INSTRUCTIONS FOR THE TASK: Starting from the first line below, count every line holding the word "ngót", then state the total alone.

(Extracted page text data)
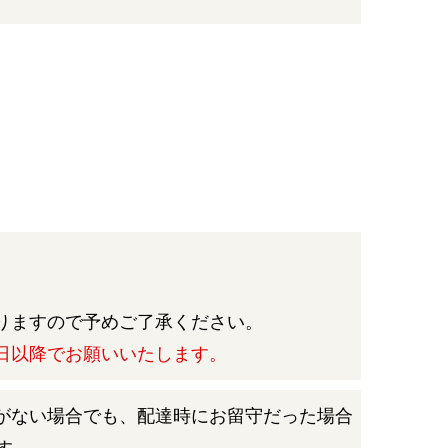
りますので予めご了承ください。
日以降でお願いいたします。
がない場合でも、配達時にお留守だった場合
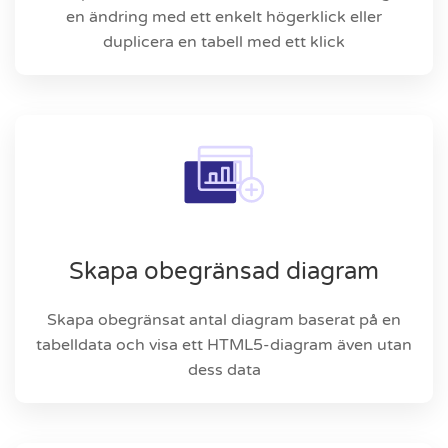
en ändring med ett enkelt högerklick eller
duplicera en tabell med ett klick
Skapa obegränsad diagram
Skapa obegränsat antal diagram baserat på en
tabelldata och visa ett HTML5-diagram även utan
dess data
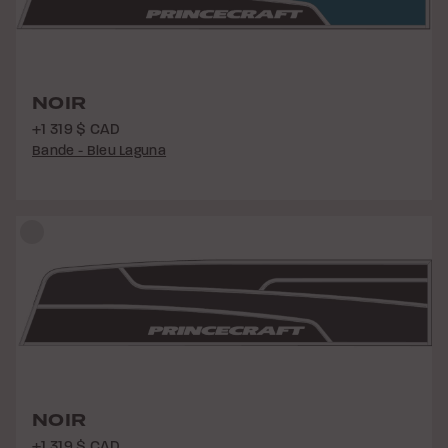
NOIR
+1 319 $ CAD
Bande - Bleu Laguna
NOIR
+1 319 $ CAD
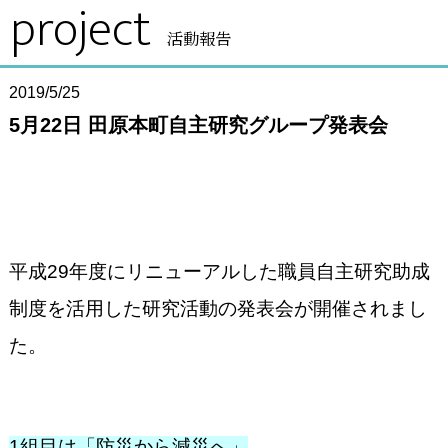
project
活動報告
2019/5/25
5月22日 田原本町自主研究グループ発表会
平成
29
年度にリニューアルした職員自主研究助成
制度を活用した研究活動の発表会が開催されまし
た。
1
組目は「防災から減災へ」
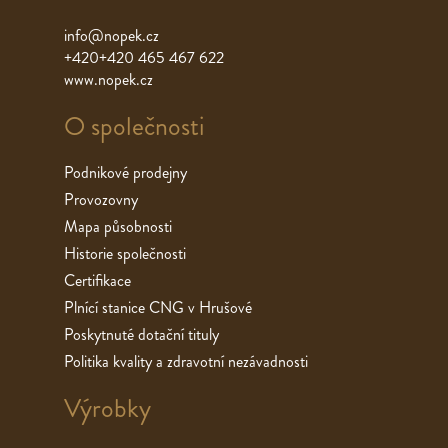
info@nopek.cz
+420+420 465 467 622
www.nopek.cz
O společnosti
Podnikové prodejny
Provozovny
Mapa působnosti
Historie společnosti
Certifikace
Plnící stanice CNG v Hrušové
Poskytnuté dotační tituly
Politika kvality a zdravotní nezávadnosti
Výrobky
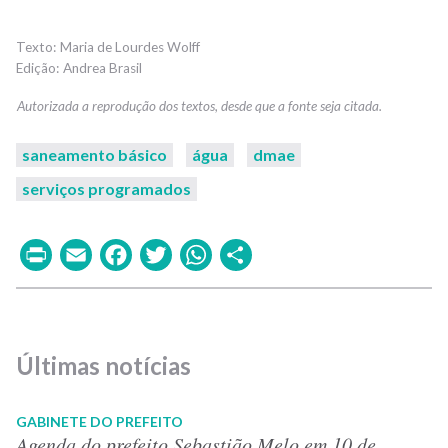
Maria de Lourdes Wolff
Andrea Brasil
saneamento básico
água
dmae
serviços programados
Print
Email
Facebook
Twitter
WhatsApp
Share
Últimas notícias
GABINETE DO PREFEITO
Agenda do prefeito Sebastião Melo em 10 de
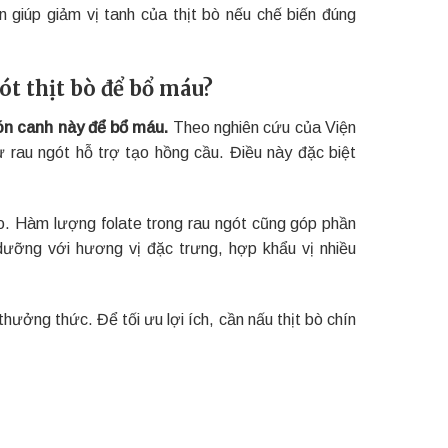
 giúp giảm vị tanh của thịt bò nếu chế biến đúng
t thịt bò để bổ máu?
ón canh này để bổ máu.
Theo nghiên cứu của Viện
 rau ngót hỗ trợ tạo hồng cầu. Điều này đặc biệt
o. Hàm lượng folate trong rau ngót cũng góp phần
ưỡng với hương vị đặc trưng, hợp khẩu vị nhiều
hưởng thức. Để tối ưu lợi ích, cần nấu thịt bò chín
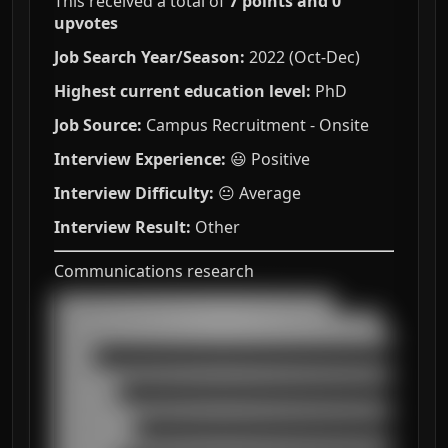
This received a total of
7 points and 0
upvotes
Job Search Year/Season:
2022 (Oct-Dec)
Highest current education level:
PhD
Job Source:
Campus Recruitment - Onsite
Interview Experience:
😃 Positive
Interview Difficulty:
😐 Average
Interview Result:
Other
Communications research
███████████████████████████████████

█████████████████████████████████████████

██████████████████████████████████████████
█████

██████████████████████████████████████████
████████

██████████████████████████████████████████
██████████

██████████████████████████████████████████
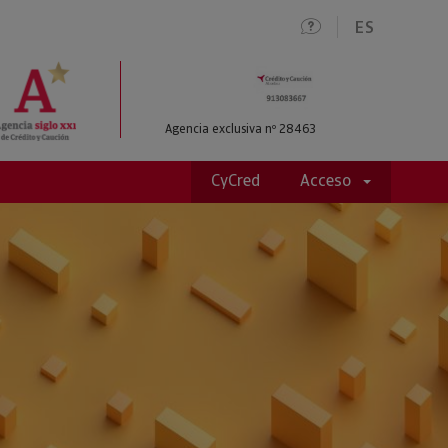
ES
Agencia exclusiva nº 28463
CyCred
Acceso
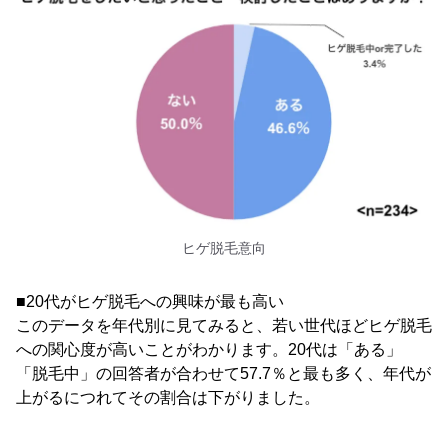
ヒゲ脱毛意向
■20代がヒゲ脱毛への興味が最も高い
このデータを年代別に見てみると、若い世代ほどヒゲ脱毛
への関心度が高いことがわかります。20代は「ある」
「脱毛中」の回答者が合わせて57.7％と最も多く、年代が
上がるにつれてその割合は下がりました。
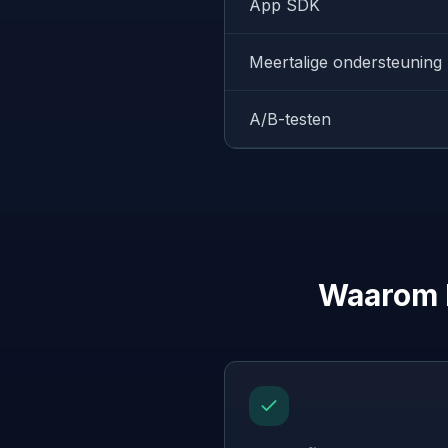
App SDK
Meertalige ondersteuning
A/B-testen
Waarom b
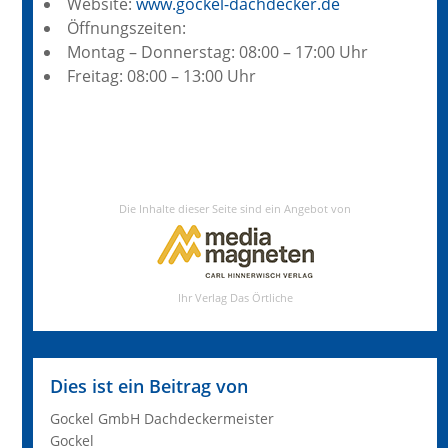
Website:
www.gockel-dachdecker.de
Öffnungszeiten:
Montag – Donnerstag: 08:00 – 17:00 Uhr
Freitag: 08:00 – 13:00 Uhr
Dies ist ein Beitrag von
Gockel GmbH Dachdeckermeister
Gockel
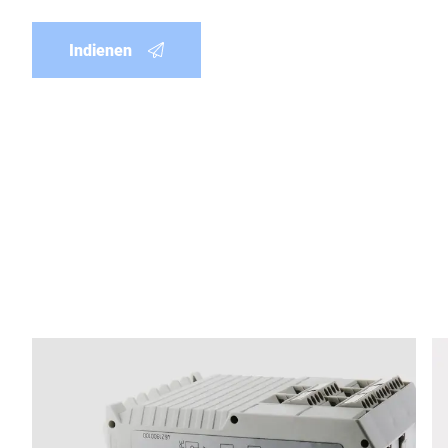
Indienen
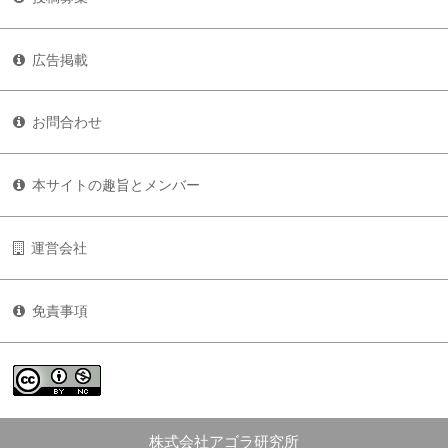
広告掲載
お問合わせ
本サイトの趣旨とメンバー
運営会社
免責事項
株式会社アゴラ研究所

SOLVED EXERCISE: 2